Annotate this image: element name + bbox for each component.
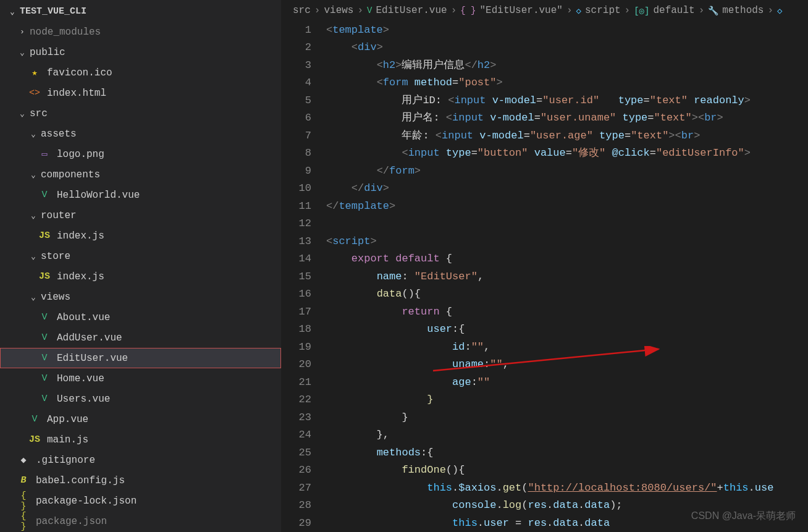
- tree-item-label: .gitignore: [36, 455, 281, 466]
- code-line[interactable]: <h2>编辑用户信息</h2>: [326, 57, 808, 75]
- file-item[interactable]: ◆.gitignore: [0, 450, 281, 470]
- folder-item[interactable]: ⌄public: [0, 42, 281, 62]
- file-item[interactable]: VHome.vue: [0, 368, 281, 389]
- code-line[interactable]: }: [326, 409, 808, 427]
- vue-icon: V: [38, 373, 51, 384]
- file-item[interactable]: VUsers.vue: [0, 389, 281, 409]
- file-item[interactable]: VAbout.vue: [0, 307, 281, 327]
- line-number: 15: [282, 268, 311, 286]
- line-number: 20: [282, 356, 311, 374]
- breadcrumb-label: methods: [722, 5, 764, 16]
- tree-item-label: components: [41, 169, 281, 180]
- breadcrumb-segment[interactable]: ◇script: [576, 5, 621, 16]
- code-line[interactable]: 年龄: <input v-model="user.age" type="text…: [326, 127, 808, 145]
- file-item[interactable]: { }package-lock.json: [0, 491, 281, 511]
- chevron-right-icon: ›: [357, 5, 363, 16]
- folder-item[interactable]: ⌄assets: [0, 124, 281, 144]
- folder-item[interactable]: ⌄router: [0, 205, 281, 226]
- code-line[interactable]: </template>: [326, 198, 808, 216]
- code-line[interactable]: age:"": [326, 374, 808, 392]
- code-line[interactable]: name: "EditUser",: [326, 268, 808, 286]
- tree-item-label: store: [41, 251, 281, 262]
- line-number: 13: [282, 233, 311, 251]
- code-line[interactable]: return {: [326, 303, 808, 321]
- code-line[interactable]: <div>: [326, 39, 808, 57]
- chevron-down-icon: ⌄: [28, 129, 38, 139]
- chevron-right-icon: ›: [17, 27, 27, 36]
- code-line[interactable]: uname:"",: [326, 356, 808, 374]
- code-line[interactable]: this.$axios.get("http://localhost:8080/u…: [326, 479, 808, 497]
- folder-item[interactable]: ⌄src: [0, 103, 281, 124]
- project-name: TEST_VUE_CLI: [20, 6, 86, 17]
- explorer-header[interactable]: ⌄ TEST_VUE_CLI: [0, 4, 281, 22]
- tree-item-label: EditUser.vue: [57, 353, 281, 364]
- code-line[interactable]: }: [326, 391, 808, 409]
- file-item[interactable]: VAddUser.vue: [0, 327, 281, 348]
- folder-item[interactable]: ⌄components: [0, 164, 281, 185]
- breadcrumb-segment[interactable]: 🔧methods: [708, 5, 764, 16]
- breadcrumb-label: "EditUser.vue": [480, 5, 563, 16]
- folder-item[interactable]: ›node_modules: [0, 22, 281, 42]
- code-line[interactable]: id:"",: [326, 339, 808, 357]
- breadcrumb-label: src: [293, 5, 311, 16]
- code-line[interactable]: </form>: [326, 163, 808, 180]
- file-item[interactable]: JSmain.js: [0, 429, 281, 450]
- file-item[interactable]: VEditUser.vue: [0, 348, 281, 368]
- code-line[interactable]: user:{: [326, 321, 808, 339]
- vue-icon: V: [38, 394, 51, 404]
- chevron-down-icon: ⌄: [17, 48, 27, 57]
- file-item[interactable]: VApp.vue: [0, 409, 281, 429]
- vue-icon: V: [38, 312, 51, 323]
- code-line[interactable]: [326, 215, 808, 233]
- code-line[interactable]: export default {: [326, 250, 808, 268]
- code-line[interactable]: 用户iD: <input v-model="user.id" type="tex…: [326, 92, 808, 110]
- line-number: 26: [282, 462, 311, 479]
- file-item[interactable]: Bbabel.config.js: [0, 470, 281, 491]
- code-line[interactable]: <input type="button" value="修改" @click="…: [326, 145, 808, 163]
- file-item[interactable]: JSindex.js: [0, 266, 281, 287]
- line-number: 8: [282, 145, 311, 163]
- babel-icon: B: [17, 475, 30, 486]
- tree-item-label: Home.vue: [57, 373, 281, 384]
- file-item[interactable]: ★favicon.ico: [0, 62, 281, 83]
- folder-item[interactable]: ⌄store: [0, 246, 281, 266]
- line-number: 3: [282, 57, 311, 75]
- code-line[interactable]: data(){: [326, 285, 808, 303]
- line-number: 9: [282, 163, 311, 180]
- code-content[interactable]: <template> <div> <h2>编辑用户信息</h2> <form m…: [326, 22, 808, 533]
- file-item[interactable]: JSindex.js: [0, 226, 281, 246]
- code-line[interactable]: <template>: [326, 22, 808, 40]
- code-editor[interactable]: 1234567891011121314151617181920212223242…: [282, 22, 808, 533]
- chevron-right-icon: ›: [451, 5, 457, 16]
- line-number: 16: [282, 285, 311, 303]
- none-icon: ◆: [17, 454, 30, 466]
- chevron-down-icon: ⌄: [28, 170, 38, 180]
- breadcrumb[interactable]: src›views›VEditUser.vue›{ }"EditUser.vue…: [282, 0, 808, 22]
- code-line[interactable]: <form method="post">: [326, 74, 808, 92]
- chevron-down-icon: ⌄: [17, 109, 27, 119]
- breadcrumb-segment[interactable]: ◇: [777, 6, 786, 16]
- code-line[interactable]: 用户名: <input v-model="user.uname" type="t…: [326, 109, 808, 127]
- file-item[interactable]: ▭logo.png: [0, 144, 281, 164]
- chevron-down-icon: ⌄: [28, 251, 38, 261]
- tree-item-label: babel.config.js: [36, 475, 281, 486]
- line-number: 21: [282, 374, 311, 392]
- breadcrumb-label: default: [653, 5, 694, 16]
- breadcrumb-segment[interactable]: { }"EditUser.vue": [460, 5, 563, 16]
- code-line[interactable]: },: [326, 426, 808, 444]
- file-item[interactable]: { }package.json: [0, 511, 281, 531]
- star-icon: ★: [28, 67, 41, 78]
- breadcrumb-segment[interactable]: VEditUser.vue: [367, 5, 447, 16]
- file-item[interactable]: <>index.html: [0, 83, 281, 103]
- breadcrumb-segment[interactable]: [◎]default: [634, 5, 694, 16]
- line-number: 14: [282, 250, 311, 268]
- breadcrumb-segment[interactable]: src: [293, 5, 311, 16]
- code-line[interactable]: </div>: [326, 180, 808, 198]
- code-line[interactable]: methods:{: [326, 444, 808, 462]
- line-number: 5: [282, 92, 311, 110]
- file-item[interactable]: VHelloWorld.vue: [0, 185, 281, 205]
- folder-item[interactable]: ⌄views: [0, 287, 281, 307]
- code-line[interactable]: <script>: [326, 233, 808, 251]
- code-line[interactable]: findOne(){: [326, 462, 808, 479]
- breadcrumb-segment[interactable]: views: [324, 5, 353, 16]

▬▬▬

== PROBLEM ==
Repeat every record above exactly. Omit the pictures.

== WRITTEN ANSWER ==
Annotate this image: element name + bbox for each component.
- tree-item-label: .gitignore: [36, 455, 281, 466]
- code-line[interactable]: <h2>编辑用户信息</h2>: [326, 57, 808, 75]
- file-item[interactable]: ◆.gitignore: [0, 450, 281, 470]
- folder-item[interactable]: ⌄public: [0, 42, 281, 62]
- file-item[interactable]: VHome.vue: [0, 368, 281, 389]
- code-line[interactable]: }: [326, 409, 808, 427]
- vue-icon: V: [38, 373, 51, 384]
- file-item[interactable]: VUsers.vue: [0, 389, 281, 409]
- file-item[interactable]: VAbout.vue: [0, 307, 281, 327]
- line-number: 15: [282, 268, 311, 286]
- line-number: 20: [282, 356, 311, 374]
- breadcrumb-label: methods: [722, 5, 764, 16]
- tree-item-label: components: [41, 169, 281, 180]
- breadcrumb-segment[interactable]: ◇script: [576, 5, 621, 16]
- code-line[interactable]: 年龄: <input v-model="user.age" type="text…: [326, 127, 808, 145]
- file-item[interactable]: { }package-lock.json: [0, 491, 281, 511]
- chevron-right-icon: ›: [357, 5, 363, 16]
- folder-item[interactable]: ⌄assets: [0, 124, 281, 144]
- folder-item[interactable]: ⌄router: [0, 205, 281, 226]
- code-line[interactable]: </template>: [326, 198, 808, 216]
- code-line[interactable]: age:"": [326, 374, 808, 392]
- code-line[interactable]: name: "EditUser",: [326, 268, 808, 286]
- tree-item-label: store: [41, 251, 281, 262]
- line-number: 13: [282, 233, 311, 251]
- code-line[interactable]: return {: [326, 303, 808, 321]
- code-line[interactable]: <div>: [326, 39, 808, 57]
- chevron-down-icon: ⌄: [28, 129, 38, 139]
- chevron-right-icon: ›: [17, 27, 27, 36]
- code-line[interactable]: uname:"",: [326, 356, 808, 374]
- code-line[interactable]: this.$axios.get("http://localhost:8080/u…: [326, 479, 808, 497]
- folder-item[interactable]: ⌄src: [0, 103, 281, 124]
- project-name: TEST_VUE_CLI: [20, 6, 86, 17]
- explorer-header[interactable]: ⌄ TEST_VUE_CLI: [0, 4, 281, 22]
- tree-item-label: EditUser.vue: [57, 353, 281, 364]
- code-line[interactable]: }: [326, 391, 808, 409]
- file-item[interactable]: VAddUser.vue: [0, 327, 281, 348]
- folder-item[interactable]: ⌄components: [0, 164, 281, 185]
- breadcrumb-segment[interactable]: 🔧methods: [708, 5, 764, 16]
- breadcrumb-label: "EditUser.vue": [480, 5, 563, 16]
- folder-item[interactable]: ›node_modules: [0, 22, 281, 42]
- code-line[interactable]: id:"",: [326, 339, 808, 357]
- breadcrumb-label: src: [293, 5, 311, 16]
- code-line[interactable]: </form>: [326, 163, 808, 180]
- file-item[interactable]: JSmain.js: [0, 429, 281, 450]
- file-item[interactable]: VEditUser.vue: [0, 348, 281, 368]
- code-line[interactable]: user:{: [326, 321, 808, 339]
- vue-icon: V: [38, 394, 51, 404]
- chevron-down-icon: ⌄: [17, 48, 27, 57]
- file-item[interactable]: VApp.vue: [0, 409, 281, 429]
- vue-icon: V: [38, 312, 51, 323]
- code-line[interactable]: [326, 215, 808, 233]
- code-line[interactable]: export default {: [326, 250, 808, 268]
- code-line[interactable]: 用户iD: <input v-model="user.id" type="tex…: [326, 92, 808, 110]
- line-number: 26: [282, 462, 311, 479]
- file-item[interactable]: Bbabel.config.js: [0, 470, 281, 491]
- code-line[interactable]: <input type="button" value="修改" @click="…: [326, 145, 808, 163]
- file-item[interactable]: JSindex.js: [0, 266, 281, 287]
- line-number: 8: [282, 145, 311, 163]
- babel-icon: B: [17, 475, 30, 486]
- tree-item-label: Home.vue: [57, 373, 281, 384]
- file-item[interactable]: ★favicon.ico: [0, 62, 281, 83]
- folder-item[interactable]: ⌄store: [0, 246, 281, 266]
- line-number: 3: [282, 57, 311, 75]
- code-line[interactable]: data(){: [326, 285, 808, 303]
- line-number: 9: [282, 163, 311, 180]
- code-content[interactable]: <template> <div> <h2>编辑用户信息</h2> <form m…: [326, 22, 808, 533]
- file-item[interactable]: JSindex.js: [0, 226, 281, 246]
- code-line[interactable]: <template>: [326, 22, 808, 40]
- code-editor[interactable]: 1234567891011121314151617181920212223242…: [282, 22, 808, 533]
- chevron-right-icon: ›: [451, 5, 457, 16]
- line-number: 16: [282, 285, 311, 303]
- none-icon: ◆: [17, 454, 30, 466]
- chevron-down-icon: ⌄: [28, 170, 38, 180]
- breadcrumb[interactable]: src›views›VEditUser.vue›{ }"EditUser.vue…: [282, 0, 808, 22]
- code-line[interactable]: <form method="post">: [326, 74, 808, 92]
- chevron-down-icon: ⌄: [17, 109, 27, 119]
- breadcrumb-segment[interactable]: ◇: [777, 6, 786, 16]
- code-line[interactable]: 用户名: <input v-model="user.uname" type="t…: [326, 109, 808, 127]
- file-item[interactable]: ▭logo.png: [0, 144, 281, 164]
- chevron-down-icon: ⌄: [28, 251, 38, 261]
- tree-item-label: babel.config.js: [36, 475, 281, 486]
- line-number: 21: [282, 374, 311, 392]
- breadcrumb-label: default: [653, 5, 694, 16]
- breadcrumb-segment[interactable]: { }"EditUser.vue": [460, 5, 563, 16]
- code-line[interactable]: },: [326, 426, 808, 444]
- file-item[interactable]: { }package.json: [0, 511, 281, 531]
- star-icon: ★: [28, 67, 41, 78]
- breadcrumb-segment[interactable]: VEditUser.vue: [367, 5, 447, 16]
- file-item[interactable]: <>index.html: [0, 83, 281, 103]
- breadcrumb-segment[interactable]: [◎]default: [634, 5, 694, 16]
- line-number: 14: [282, 250, 311, 268]
- breadcrumb-segment[interactable]: src: [293, 5, 311, 16]
- code-line[interactable]: </div>: [326, 180, 808, 198]
- code-line[interactable]: methods:{: [326, 444, 808, 462]
- line-number: 5: [282, 92, 311, 110]
- file-item[interactable]: VHelloWorld.vue: [0, 185, 281, 205]
- folder-item[interactable]: ⌄views: [0, 287, 281, 307]
- code-line[interactable]: <script>: [326, 233, 808, 251]
- code-line[interactable]: findOne(){: [326, 462, 808, 479]
- breadcrumb-segment[interactable]: views: [324, 5, 353, 16]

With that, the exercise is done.